It is clear that there is something deeply wrong with this alternative: it embodies a total lack of responsibility for oneself. As I've previously said, these core commitments aren't just things you have, rather they are you because they constitute your character. In taking the pill, you are signing away responsibility for your very self to an external entity, one which will make it impossible for you to engage in the kind of imaginative reflection I have outlined.

The process, not just the result, matters.



When we ask questions about a good human life, we often find quick, all-too-quick answers coming from the mouths of "experts": understand that your mind is essentially a product of natural selection, understand that neuroscience will (soon) be able to tell you why you experience anything at all, and understand that thinking about your life in these terms is the best way because it is the most "scientific". Also don't be religious.

Yet, we might ask just what sorts of help these methodologies can offer a thoughtful person seeking to live a good, healthy life.
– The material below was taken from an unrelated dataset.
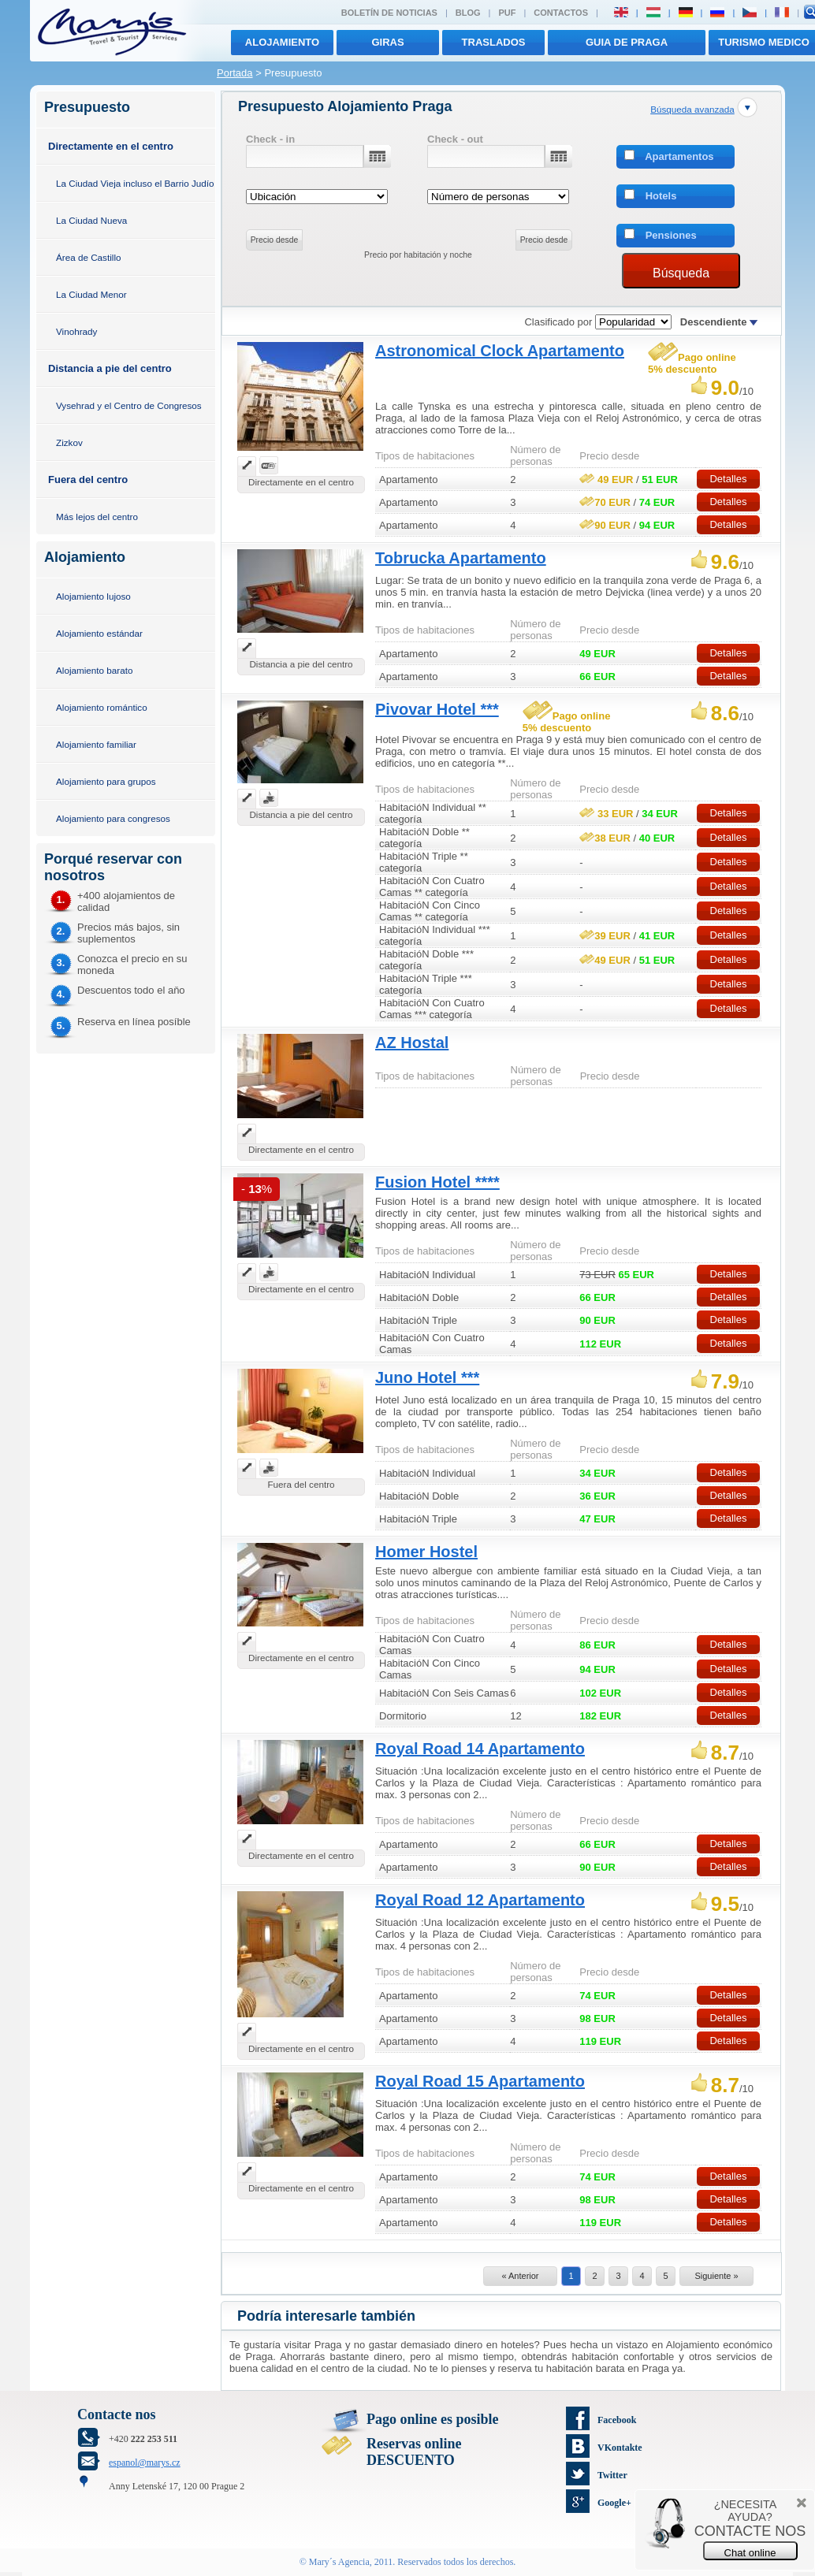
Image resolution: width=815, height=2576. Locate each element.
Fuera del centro (88, 479)
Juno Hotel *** (427, 1377)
"Well," they might say, "I have certain strong desires largely because of natural selection. These desires appear to be in conflict. Got it. And any mental distress I experience as a result of this conflict can easily be identified as patterns in my neural activity. Check. Um. And...?"

And, what, indeed? Remember that we want our subject to be able to direct their own mental flourishing, not to simply take a pill. Does an individual subject have the ability to direct, by sheer force of will, his own neural activity? This involves a further question: is the subject aware of the activity as neural activity (taking a third-personal view of their own brain) or are they simply experiencing (first-personally) this activity?

If the answer is the latter, then neuroscience becomes utterly irrelevant, for the subject is simply accessing and directing his thoughts in the old-fashioned way, the way involved in imaginative reflection. But what about the third-personal approach?

Imagine the ability to view a map of one's neural activity and stimulate one's mind towards more "healthy" states. Such a feat might (might!) be possible, but would involve a set of talents and a knowledge-base that would surely have to be classified as "superhuman". Such an ability would be beyond almost all human beings, and there are good reasons to think that it is actually a conceptually confused project to begin with. The pill looms.

The same kinds of considerations affect the modern obsession with natural selection as an explanatory mechanism. Understanding that you are an animal, part of the natural world and similar in kind to dolphins and apes is surely important. But when you seek mental health, such considerations can play at best an auxiliary role. Suppose I am cheating on my wife: I reflect that my desire to cheat may have been influenced by natural selection in some way. And...?

Surely, the important information here is not that I am a kind of ape or that laboratory workers might be able to provide me with detailed neurological data concerning my desire to cheat. Rather, the considerations that matter are thus:

  1. I care deeply about my wife, and
  2. If she found out she would be devastated.

And that is actually, um, it.

As I see it, the central tasks of a human life are to act according to one's deepest values, to ensure that those values can survive imaginative reflection, and to accept that nonetheless this reflection cannot entirely immunize you from the possibility of tragedy. These are the tasks that a healthy intellectual culture will help us with. They are also the tasks for which our actual intellectual culture—obsessed as it is with pet-projects, passing political fads and (above all) "science"—remains almost entirely unhelpful.